Pawar has summoned a meeting of party leaders in Mumbai on Saturday to finalise its plans for the assembly elections in Karnataka scheduled for May 10.
"We are meeting in Mumbai tomorrow to finalise our plans for the Karnataka elections," Pawar said here.
The move is also seen as an attempt by the NCP to regain the national party status it had to forego due to its depleted political fortunes in states such as Goa, Meghalaya and Manipur.
The NCP had written to the Election Commission for allocation of the ‘alarm clock’ symbol for the Karnataka Assembly elections, a request that was acceded to by the poll authority.

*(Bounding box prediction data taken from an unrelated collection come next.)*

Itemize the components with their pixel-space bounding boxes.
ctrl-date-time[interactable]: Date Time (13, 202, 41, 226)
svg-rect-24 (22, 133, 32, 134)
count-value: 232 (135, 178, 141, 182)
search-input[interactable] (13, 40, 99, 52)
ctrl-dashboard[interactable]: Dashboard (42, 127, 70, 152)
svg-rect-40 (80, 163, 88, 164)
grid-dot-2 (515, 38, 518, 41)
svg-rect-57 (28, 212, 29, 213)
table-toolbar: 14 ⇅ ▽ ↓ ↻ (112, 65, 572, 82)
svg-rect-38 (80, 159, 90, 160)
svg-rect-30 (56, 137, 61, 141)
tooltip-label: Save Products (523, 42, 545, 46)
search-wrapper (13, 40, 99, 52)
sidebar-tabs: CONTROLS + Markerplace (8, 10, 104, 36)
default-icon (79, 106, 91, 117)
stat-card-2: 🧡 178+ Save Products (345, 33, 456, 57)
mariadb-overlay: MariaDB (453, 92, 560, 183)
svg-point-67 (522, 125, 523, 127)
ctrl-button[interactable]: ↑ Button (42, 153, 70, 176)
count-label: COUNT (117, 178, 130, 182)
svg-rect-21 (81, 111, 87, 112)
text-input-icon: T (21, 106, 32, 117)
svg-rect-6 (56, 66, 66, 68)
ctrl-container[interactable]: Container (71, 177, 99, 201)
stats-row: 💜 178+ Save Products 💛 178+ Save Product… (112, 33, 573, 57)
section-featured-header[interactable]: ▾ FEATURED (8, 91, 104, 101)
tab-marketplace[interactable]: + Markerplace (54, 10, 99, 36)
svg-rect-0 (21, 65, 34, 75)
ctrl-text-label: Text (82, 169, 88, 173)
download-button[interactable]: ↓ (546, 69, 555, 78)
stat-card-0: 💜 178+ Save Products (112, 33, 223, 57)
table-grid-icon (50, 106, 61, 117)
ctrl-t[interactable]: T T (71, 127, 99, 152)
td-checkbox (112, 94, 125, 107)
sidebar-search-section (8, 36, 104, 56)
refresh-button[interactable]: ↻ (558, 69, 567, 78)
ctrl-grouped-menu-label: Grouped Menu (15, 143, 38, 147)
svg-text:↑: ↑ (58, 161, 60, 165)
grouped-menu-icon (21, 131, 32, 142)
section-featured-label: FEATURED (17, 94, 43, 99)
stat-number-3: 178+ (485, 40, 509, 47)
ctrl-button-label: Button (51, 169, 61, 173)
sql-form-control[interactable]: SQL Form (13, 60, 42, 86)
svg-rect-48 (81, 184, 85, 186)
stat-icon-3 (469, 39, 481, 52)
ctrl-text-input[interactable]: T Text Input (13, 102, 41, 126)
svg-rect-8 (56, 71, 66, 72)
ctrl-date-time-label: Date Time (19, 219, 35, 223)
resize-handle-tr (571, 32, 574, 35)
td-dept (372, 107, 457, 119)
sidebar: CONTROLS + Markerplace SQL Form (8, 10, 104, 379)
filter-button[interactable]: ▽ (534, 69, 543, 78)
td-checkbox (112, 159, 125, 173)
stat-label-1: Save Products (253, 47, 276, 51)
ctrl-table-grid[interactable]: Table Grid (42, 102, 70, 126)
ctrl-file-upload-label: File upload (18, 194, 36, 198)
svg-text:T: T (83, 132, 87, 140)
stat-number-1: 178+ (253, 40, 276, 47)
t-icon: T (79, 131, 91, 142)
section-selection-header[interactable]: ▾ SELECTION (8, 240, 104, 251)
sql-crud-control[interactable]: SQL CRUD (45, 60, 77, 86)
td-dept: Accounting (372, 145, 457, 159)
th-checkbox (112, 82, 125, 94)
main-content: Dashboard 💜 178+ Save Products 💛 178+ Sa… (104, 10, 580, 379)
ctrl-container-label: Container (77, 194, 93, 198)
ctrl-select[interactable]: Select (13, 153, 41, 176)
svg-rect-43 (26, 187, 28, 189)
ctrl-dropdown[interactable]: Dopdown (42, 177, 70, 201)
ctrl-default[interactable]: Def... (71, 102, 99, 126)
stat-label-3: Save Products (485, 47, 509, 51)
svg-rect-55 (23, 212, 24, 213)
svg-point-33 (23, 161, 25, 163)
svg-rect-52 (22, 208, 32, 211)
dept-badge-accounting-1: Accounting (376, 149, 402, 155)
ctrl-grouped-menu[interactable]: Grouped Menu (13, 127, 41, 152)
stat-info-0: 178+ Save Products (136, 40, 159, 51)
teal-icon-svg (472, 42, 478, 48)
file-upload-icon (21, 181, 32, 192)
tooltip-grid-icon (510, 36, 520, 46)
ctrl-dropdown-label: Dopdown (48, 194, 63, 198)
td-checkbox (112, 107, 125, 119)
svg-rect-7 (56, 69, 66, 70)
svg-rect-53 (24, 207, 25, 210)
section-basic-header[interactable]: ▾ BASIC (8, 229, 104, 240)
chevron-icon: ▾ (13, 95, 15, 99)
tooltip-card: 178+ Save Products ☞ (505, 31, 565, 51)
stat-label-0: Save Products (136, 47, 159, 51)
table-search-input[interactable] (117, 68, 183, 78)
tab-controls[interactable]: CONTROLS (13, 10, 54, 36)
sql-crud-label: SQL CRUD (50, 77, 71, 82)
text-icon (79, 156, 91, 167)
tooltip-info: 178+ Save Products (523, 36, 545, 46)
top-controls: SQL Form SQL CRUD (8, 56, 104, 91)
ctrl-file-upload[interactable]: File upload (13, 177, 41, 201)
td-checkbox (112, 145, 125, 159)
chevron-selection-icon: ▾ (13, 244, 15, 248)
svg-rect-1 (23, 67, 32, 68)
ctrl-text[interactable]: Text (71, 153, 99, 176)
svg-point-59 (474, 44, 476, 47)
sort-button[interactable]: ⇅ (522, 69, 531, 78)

NCP leaders said that the party was planning to put up candidates on at least 40-45 of the total 224 seats, across the state and extend support to the Maharashtra Ekikaran Samiti in the Maharashtra-Karnataka boundary region which is home to a sizeable Marathi-speaking population.
Pawar's announcement of plans for Karnataka came a day after his meeting with Congress president Mallikarjun Kharge and Rahul Gandhi on the need to forge opposition unity to take on the BJP in the Lok Sabha elections next year.
The Congress has pinned its hopes of a big victory in the Karnataka Assembly polls as it yearns for a reversal of its sliding electoral performance since the loss in the 2014 Lok Sabha elections.
Voting in the state will take place on May 10 and counting is scheduled for May 13.